--- Given data Enclosed Below ---
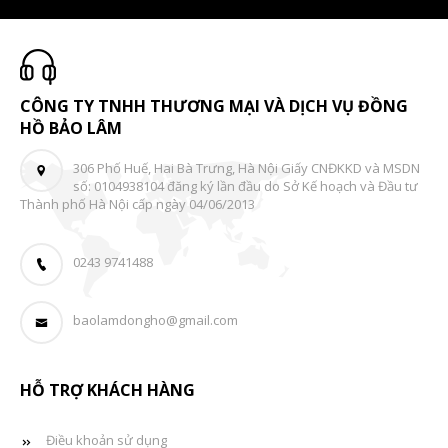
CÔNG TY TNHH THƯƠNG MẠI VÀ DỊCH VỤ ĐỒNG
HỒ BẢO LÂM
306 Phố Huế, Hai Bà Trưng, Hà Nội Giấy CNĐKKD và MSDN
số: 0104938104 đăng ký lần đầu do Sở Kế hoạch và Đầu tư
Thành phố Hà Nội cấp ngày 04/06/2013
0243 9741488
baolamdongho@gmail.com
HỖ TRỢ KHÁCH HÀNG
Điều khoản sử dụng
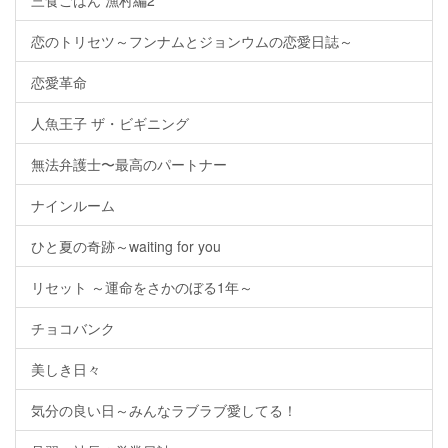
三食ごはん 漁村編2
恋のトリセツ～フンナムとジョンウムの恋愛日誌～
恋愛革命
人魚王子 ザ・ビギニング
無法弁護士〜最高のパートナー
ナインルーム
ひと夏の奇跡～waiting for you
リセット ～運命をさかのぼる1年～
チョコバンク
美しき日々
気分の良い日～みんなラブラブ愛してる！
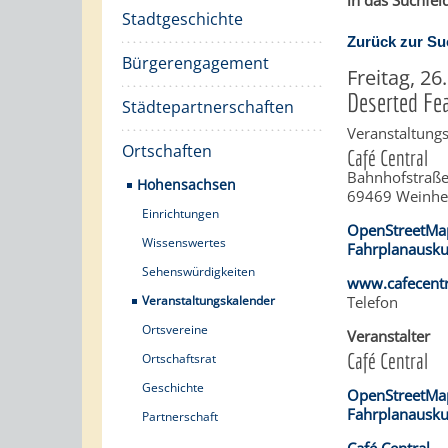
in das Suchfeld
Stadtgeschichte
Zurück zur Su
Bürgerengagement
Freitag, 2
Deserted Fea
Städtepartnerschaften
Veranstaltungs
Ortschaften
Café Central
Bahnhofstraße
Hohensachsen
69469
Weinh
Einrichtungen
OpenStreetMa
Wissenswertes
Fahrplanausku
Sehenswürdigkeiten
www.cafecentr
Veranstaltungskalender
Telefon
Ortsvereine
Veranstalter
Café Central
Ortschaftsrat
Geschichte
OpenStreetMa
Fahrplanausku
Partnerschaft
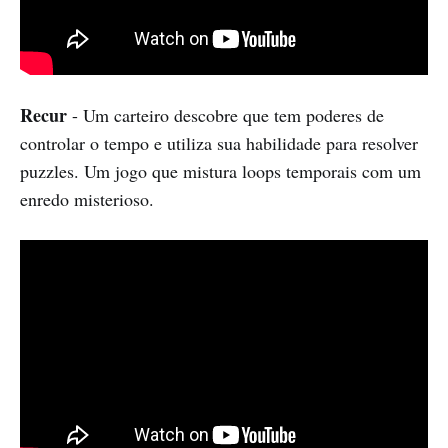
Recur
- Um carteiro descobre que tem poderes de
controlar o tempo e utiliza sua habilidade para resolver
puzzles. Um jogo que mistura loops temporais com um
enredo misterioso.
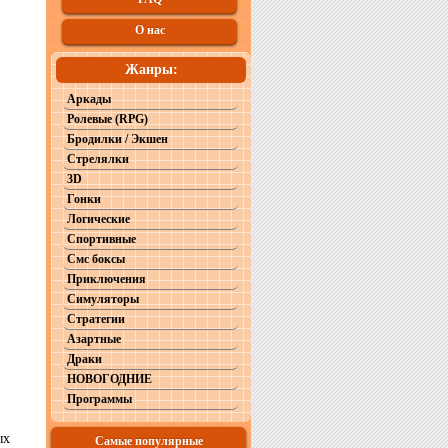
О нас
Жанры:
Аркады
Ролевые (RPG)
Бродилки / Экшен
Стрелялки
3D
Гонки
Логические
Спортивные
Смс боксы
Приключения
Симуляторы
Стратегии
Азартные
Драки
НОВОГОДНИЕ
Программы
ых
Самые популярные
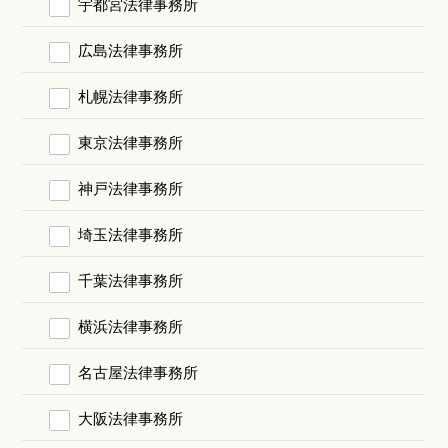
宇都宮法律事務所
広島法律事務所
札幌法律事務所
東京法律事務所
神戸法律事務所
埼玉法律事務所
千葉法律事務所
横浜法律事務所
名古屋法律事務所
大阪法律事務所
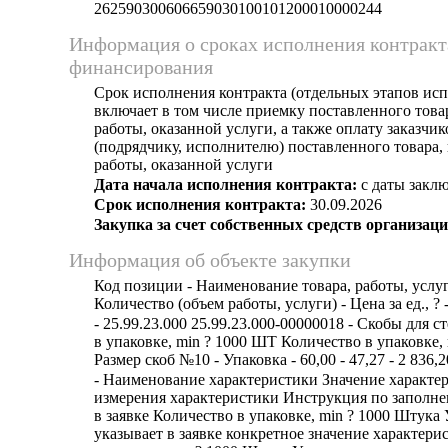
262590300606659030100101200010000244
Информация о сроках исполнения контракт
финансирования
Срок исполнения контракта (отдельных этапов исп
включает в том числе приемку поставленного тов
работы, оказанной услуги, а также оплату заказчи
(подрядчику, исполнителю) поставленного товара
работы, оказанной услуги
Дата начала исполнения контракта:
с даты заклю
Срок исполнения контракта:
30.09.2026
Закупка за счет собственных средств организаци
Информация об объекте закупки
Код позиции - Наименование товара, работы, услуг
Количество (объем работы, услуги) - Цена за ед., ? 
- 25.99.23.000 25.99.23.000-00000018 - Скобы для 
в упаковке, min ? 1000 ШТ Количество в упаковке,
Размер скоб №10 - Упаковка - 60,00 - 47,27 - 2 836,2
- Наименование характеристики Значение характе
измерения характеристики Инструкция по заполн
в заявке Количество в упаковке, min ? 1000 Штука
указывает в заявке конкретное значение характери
--- End of Enclosed Given data ---
The task – Leaving the images out, print the records above exactly.

Solution to this task –
CÔNG TY TNHH THƯƠNG MẠI VÀ DỊCH VỤ ĐỒNG
HỒ BẢO LÂM
306 Phố Huế, Hai Bà Trưng, Hà Nội Giấy CNĐKKD và MSDN
số: 0104938104 đăng ký lần đầu do Sở Kế hoạch và Đầu tư
Thành phố Hà Nội cấp ngày 04/06/2013
0243 9741488
baolamdongho@gmail.com
HỖ TRỢ KHÁCH HÀNG
Điều khoản sử dụng
三食ごはん 漁村編2
恋のトリセツ～フンナムとジョンウムの恋愛日誌～
恋愛革命
人魚王子 ザ・ビギニング
無法弁護士〜最高のパートナー
ナインルーム
ひと夏の奇跡～waiting for you
リセット ～運命をさかのぼる1年～
チョコバンク
美しき日々
気分の良い日～みんなラブラブ愛してる！
in das Suchfeld
Stadtgeschichte
Zurück zur Su
Bürgerengagement
Freitag, 2
Deserted Fea
Städtepartnerschaften
Veranstaltungs
Ortschaften
Café Central
Bahnhofstraße
Hohensachsen
69469
Weinh
Einrichtungen
OpenStreetMa
Wissenswertes
Fahrplanausku
Sehenswürdigkeiten
www.cafecentr
Veranstaltungskalender
Telefon
Ortsvereine
Veranstalter
Café Central
Ortschaftsrat
Geschichte
OpenStreetMa
Fahrplanausku
Partnerschaft
Recur
- Um carteiro descobre que tem poderes de
controlar o tempo e utiliza sua habilidade para resolver
puzzles. Um jogo que mistura loops temporais com um
enredo misterioso.
О нас
Жанры:
Аркады
Ролевые (RPG)
Бродилки / Экшен
Стрелялки
3D
Гонки
Логические
Спортивные
Смс боксы
Приключения
Симуляторы
Стратегии
Азартные
Драки
НОВОГОДНИЕ
Программы
ых
Самые популярные
宇都宮法律事務所
広島法律事務所
札幌法律事務所
東京法律事務所
神戸法律事務所
埼玉法律事務所
千葉法律事務所
横浜法律事務所
名古屋法律事務所
大阪法律事務所
262590300606659030100101200010000244
Информация о сроках исполнения контракт
финансирования
Срок исполнения контракта (отдельных этапов исп
включает в том числе приемку поставленного тов
работы, оказанной услуги, а также оплату заказчи
(подрядчику, исполнителю) поставленного товара
работы, оказанной услуги
Дата начала исполнения контракта:
с даты заклю
Срок исполнения контракта:
30.09.2026
Закупка за счет собственных средств организаци
Информация об объекте закупки
Код позиции - Наименование товара, работы, услуг
Количество (объем работы, услуги) - Цена за ед., ? 
- 25.99.23.000 25.99.23.000-00000018 - Скобы для 
в упаковке, min ? 1000 ШТ Количество в упаковке,
Размер скоб №10 - Упаковка - 60,00 - 47,27 - 2 836,2
- Наименование характеристики Значение характе
измерения характеристики Инструкция по заполн
в заявке Количество в упаковке, min ? 1000 Штука
указывает в заявке конкретное значение характери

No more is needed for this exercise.